July is the month which sees the start of the corn harvest. The field of oil seed rape off Park Lane will soon be ready, but it will be some time before the other crops around the parish are ready, as they were Spring sown, and therefore later ripening.

The lambs have been weaned from their mothers. Within three days they have forgotten about each other, and if re-united would not bond back. At four months of age the ewe is ready to be weaned from her lamb if it has not been sold already for meat. The exception are the later lambing Romney Marsh breed, seen in the fields behind Wemyss Farm.
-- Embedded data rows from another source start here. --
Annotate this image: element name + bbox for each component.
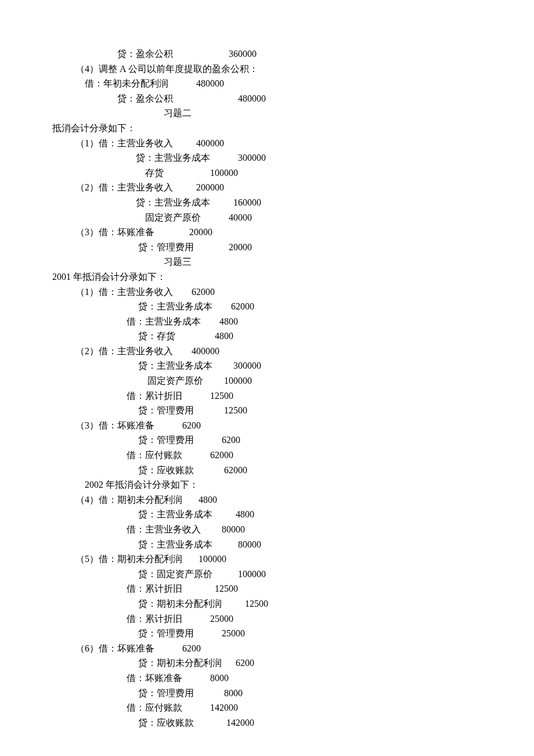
entry-line: 借：年初未分配利润 480000 (52, 76, 482, 91)
entry-line: （3）借：坏账准备 6200 (52, 418, 482, 433)
section-text: 2002 年抵消会计分录如下： (52, 477, 482, 492)
entry-line: 借：累计折旧 12500 (52, 581, 482, 596)
entry-line: 借：主营业务成本 4800 (52, 314, 482, 329)
entry-line: （2）借：主营业务收入 400000 (52, 344, 482, 359)
entry-line: 贷：盈余公积 480000 (52, 91, 482, 106)
entry-line: 借：坏账准备 8000 (52, 671, 482, 686)
entry-line: 贷：管理费用 25000 (52, 626, 482, 641)
entry-line: 贷：期初未分配利润 12500 (52, 596, 482, 611)
entry-line: 存货 100000 (52, 165, 482, 181)
entry-line: 贷：主营业务成本 62000 (52, 299, 482, 314)
entry-line: 贷：盈余公积 360000 (52, 46, 482, 62)
section-text: 2001 年抵消会计分录如下： (52, 269, 482, 285)
entry-line: 借：主营业务收入 80000 (52, 522, 482, 537)
entry-line: 贷：主营业务成本 80000 (52, 537, 482, 552)
entry-line: 贷：主营业务成本 300000 (52, 150, 482, 165)
entry-line: 固定资产原价 100000 (52, 373, 482, 388)
entry-line: 贷：管理费用 6200 (52, 433, 482, 448)
entry-line: 借：累计折旧 12500 (52, 388, 482, 404)
entry-line: （4）调整 A 公司以前年度提取的盈余公积： (52, 62, 482, 77)
entry-line: 贷：期初未分配利润 6200 (52, 656, 482, 671)
entry-line: 贷：固定资产原价 100000 (52, 567, 482, 582)
entry-line: （1）借：主营业务收入 400000 (52, 136, 482, 151)
entry-line: （1）借：主营业务收入 62000 (52, 285, 482, 300)
entry-line: 贷：管理费用 8000 (52, 686, 482, 701)
entry-line: 贷：管理费用 20000 (52, 240, 482, 255)
section-heading: 习题三 (52, 254, 482, 269)
entry-line: 贷：存货 4800 (52, 329, 482, 344)
entry-line: 固定资产原价 40000 (52, 210, 482, 225)
entry-line: 贷：主营业务成本 300000 (52, 358, 482, 373)
entry-line: 借：应付账款 62000 (52, 448, 482, 463)
entry-line: （6）借：坏账准备 6200 (52, 641, 482, 656)
entry-line: 借：累计折旧 25000 (52, 611, 482, 627)
entry-line: 贷：主营业务成本 160000 (52, 195, 482, 210)
entry-line: 借：应付账款 142000 (52, 700, 482, 715)
entry-line: 贷：主营业务成本 4800 (52, 507, 482, 522)
entry-line: 贷：管理费用 12500 (52, 403, 482, 418)
entry-line: 贷：应收账款 142000 (52, 715, 482, 730)
entry-line: （2）借：主营业务收入 200000 (52, 180, 482, 195)
entry-line: （4）借：期初未分配利润 4800 (52, 492, 482, 507)
section-text: 抵消会计分录如下： (52, 121, 482, 136)
section-heading: 习题二 (52, 106, 482, 121)
entry-line: 贷：应收账款 62000 (52, 463, 482, 478)
entry-line: （5）借：期初未分配利润 100000 (52, 552, 482, 567)
entry-line: （3）借：坏账准备 20000 (52, 225, 482, 240)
The horse is an ever present animal seen in the fields and being exercised around and through our village daily. These horses, depending on their type have various uses. We have point to pointers, who race over fences and are ridden by amateurs and they are thoroughbreds. The hunter is a thicker set horse, ridden for pleasure and following hounds in winter. These horses usually stand between fifteen and seventeen hands tall. A hand being four inches, and the measurement from ground to the top of the withers. We have polo ponies, a smaller horse as the name implies, used for that summer sport. A quick and nimble animal, often imported from Argentina. And of course the every day hack and pony ridden purely for pleasure.

Together they are a vital cog in the rural economy, bringing much employment, as they have done over the centuries. As a youngster I can remember bringing my pony to be shod by George Gascoigne at the forge in Church Street. With no traffic so to speak, he did his shoeing on the road outside the forge door, or if wet in the trap shed opposite. He was another village character of his day, who had no idea of time, and was upset when the street light went out at midnight, on one occasion, when he was still milking his cow by hand beneath it.
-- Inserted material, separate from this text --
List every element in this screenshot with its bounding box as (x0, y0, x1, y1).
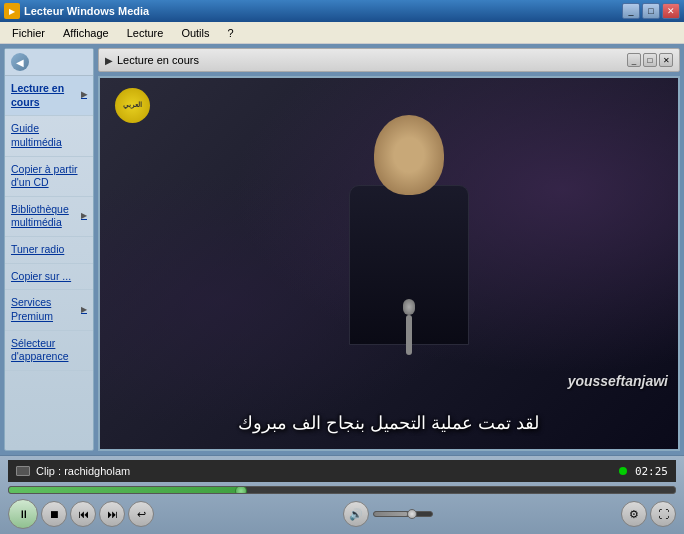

Click here to visit the website page with photographs of the old forge and George shoeing horses.

The past months have been challenging for us all, but here in Sulgrave we have blessed ourselves in the fact that we have a rural setting. It seems that many more people are thinking of moving from an urban to a rural location. In doing so they must embrace the country way of life. Agriculture is the prime industry, shaping the countryside, followed by the horse in many areas and they along with the footpaths and woodland enable us to walk and observe our surroundings, at our leisure as we go about our daily tasks.

Richard Fonge



One Response to “July on the Farm (2020)”

  1. I haven’t checked in to the website for some time and really enjoyed revisiting today. I read various entries and showed the lovely old photos to my mother (now 94) – Jo Roullier. We reminisced about our time in Sulgrave (from ‘61 to ‘66). I don’t suppose there are many people there now who would remember us. We lived at Stone Court, next door to Bentleys Farm. I have stayed in touch with Sally Gascoigne over the years.
    Richard Fonge’s entry above really brought on the nostalgia…. I have been a horse girl all my life and the passion was kindled in Sulgrave, thanks to Joan Gascoigne and Hazel Killick. Does anyone know whatever became of the Killick family? I would love to reconnect with Anne and Phillip.
    Anyway, Hazel helped find me a suitable pony and got me into Pony Club – so many fond memories of riding at the ring across the road from the manor, gymkhanas, participating in a junior hunt (so exciting!!!) Amd of course, I too spent time at the Forge with old George ?
    Thank you, for the trip down memory lane, Richard. And as always, thank you Colin for the most wonderful village website! Absolutely brilliant!!!